March 21, 2022
There's a question young millennials and Gen Z kids across the Delaware Valley will come to ask one day.
"What was The Vet like?"
Veterans Stadium, a multi-purpose venue that became outdated almost the second it was officially opened, was demolished 18 years ago today:
March 21, 2004: Philadelphia’s Veterans Stadium is imploded. pic.twitter.com/ETt3mst4Et— This Day In Sports Clips (@TDISportsClips) March 21, 2022
When the Eagles didn't have a team with a winning record for their first seven seasons at the Vet, I can't quite fault the fans who braved the elements to watch a disastrous team for being so out for blood. Their quarterback was John Reaves in 1972. He started seven games and lost all of them. He completed 48.2 percent of his passes while throwing for just seven touchdowns against 12 interceptions. If you were going to get away with bringing an entire case of beer into a game, fans might as well have done it if they were going to be treated to that slop on the field.

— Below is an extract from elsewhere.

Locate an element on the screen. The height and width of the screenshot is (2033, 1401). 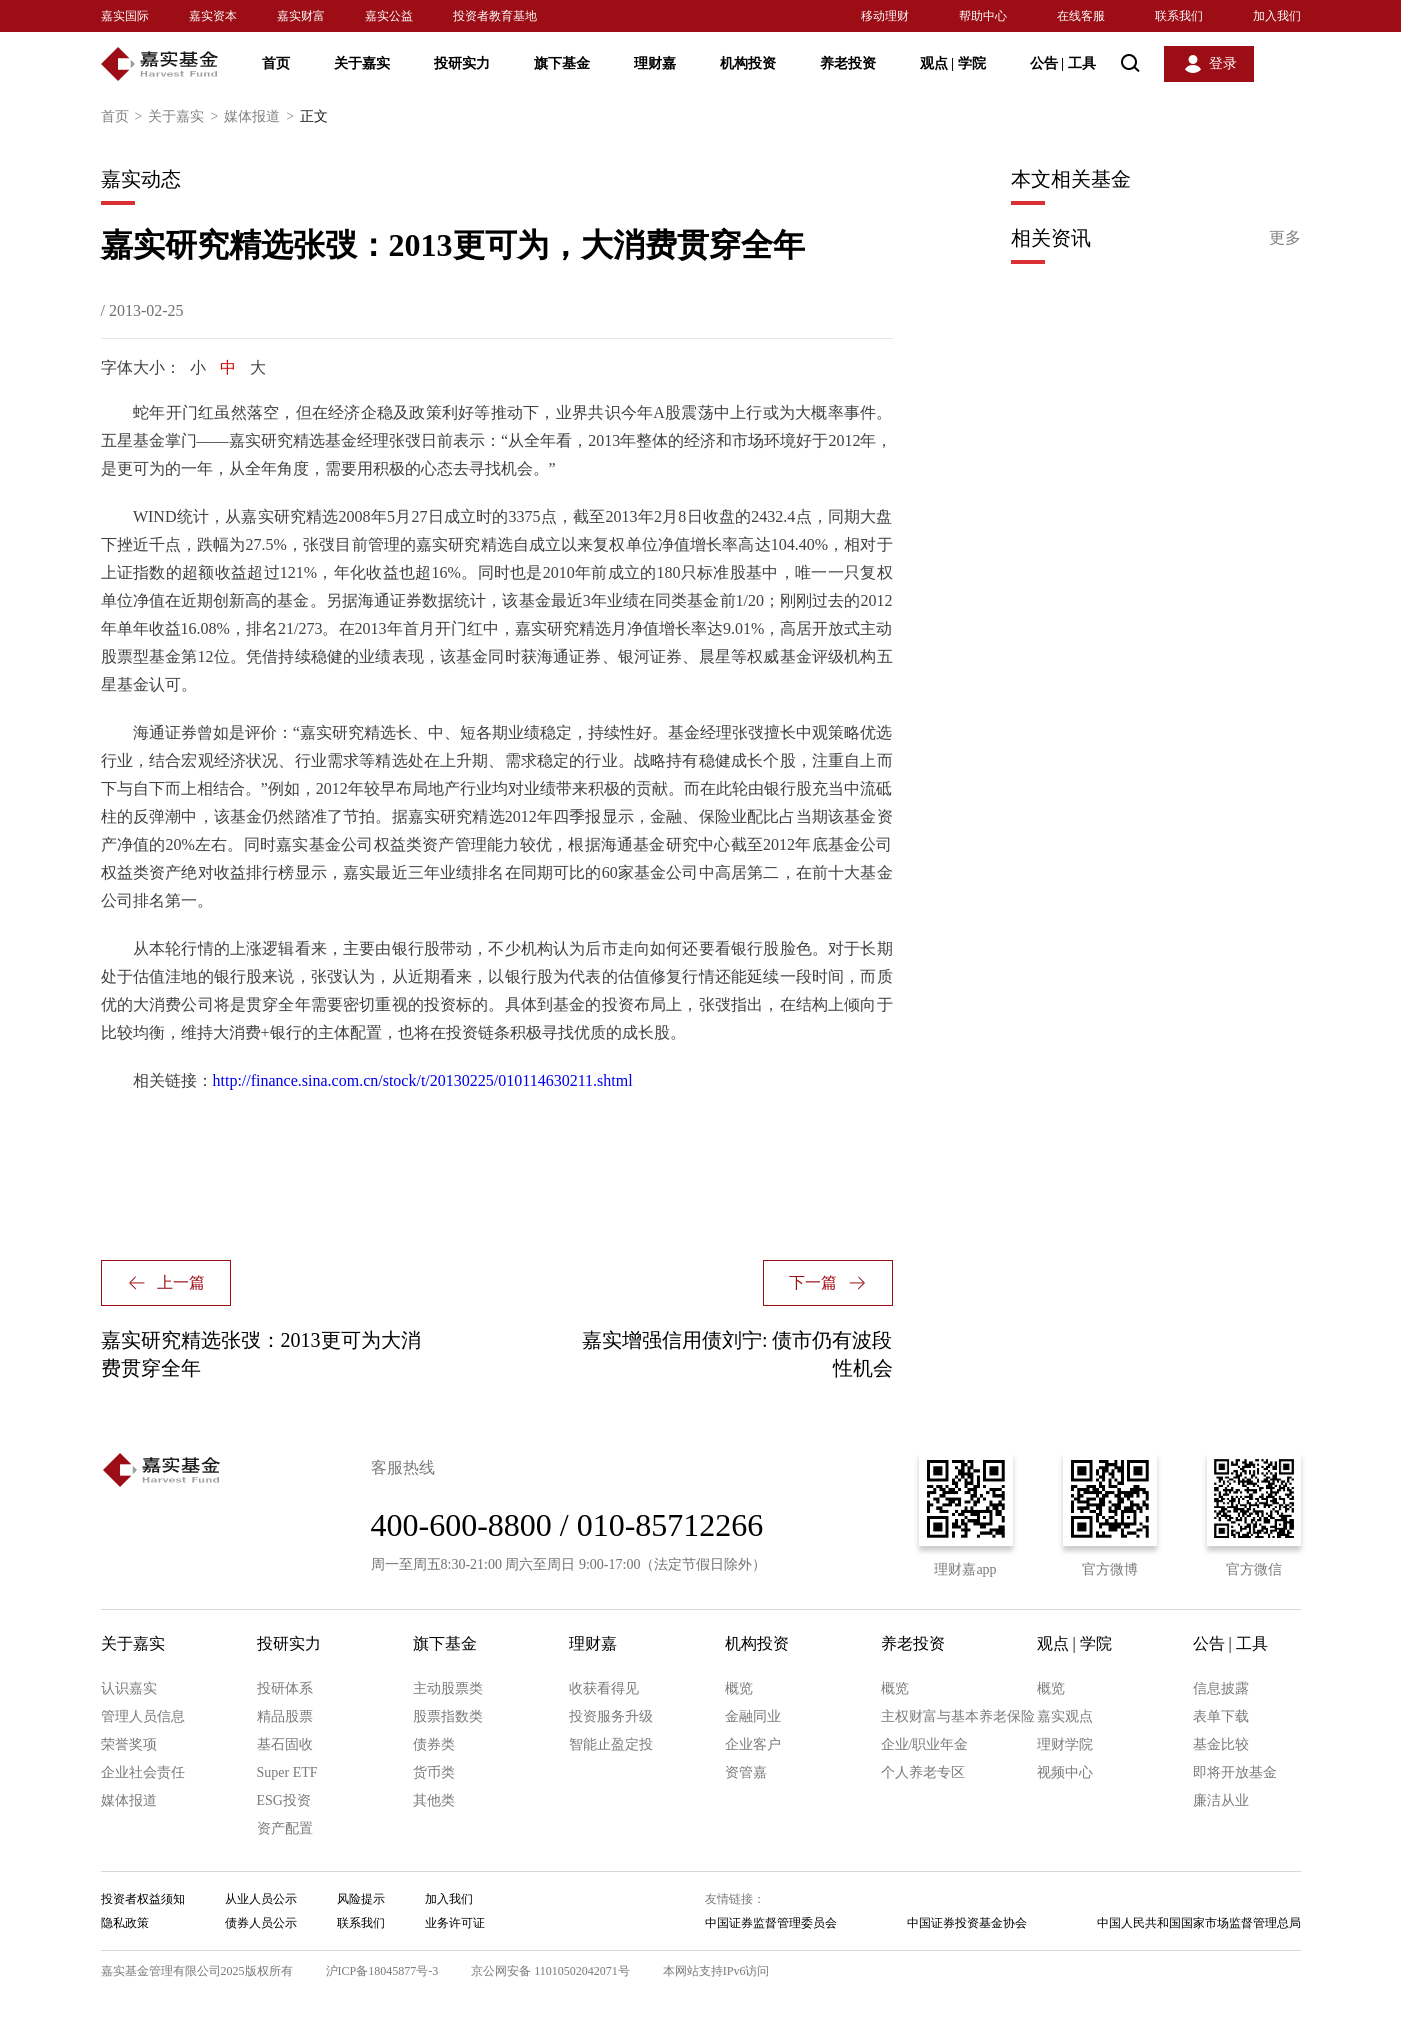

As a soon-to-be 28-year-old dude, I never saw an Eagles game at the Vet. I've seen probably seen close to 100 at Lincoln Financial Field, but that stadium's atmosphere isn't in the same universe as what went on at the Vet. My father, an animated South Philly union worker who passed on his crazed love of sports to me, wouldn't take me to a Birds game there. The man who made it clear that Cowboys fans were the lowest of the low in the Philly region even thought the action went way overboard in the no man's land of the Vet.
"Oh, jeez." My dad says when I called him to see what the Vet was like for Eagles games. "The best part about the Vet is that everyone hated to come. Every opponent hated to come here. I was glad it went at the end. The 700 level? I could never take a kid there. It was nasty."
I remember waking up and heading towards the Sports Complex on that day in March 2004 to see the stadium I had known my whole life implode. Would any other city treat the demolition of a decrepit stadium as if it was a Spring Fling darty? It was only right that the ultimate party stadium in sports went down with the party of the year. Anything to have an excuse to drink before noon in South Philly, right?
It feels fitting that after the Vet finally went by the wayside, both the Eagles and Phillies experienced the highest highs in franchise history. The Eagles made the Super Bowl that upcoming season. About a dozen or so years later, they brought the Lombardi Trophy home. The Phillies made five consecutive playoff berths from 2007-2011, hosting two World Series and winning one.
A building that saw so many losses gave way to a period of Philly sports rebirth. The years of disappointment and irrelevance that made those eventual triumphs so special were forged at the Vet. Let it stand as a place that was simultaneously disgusting and glorious.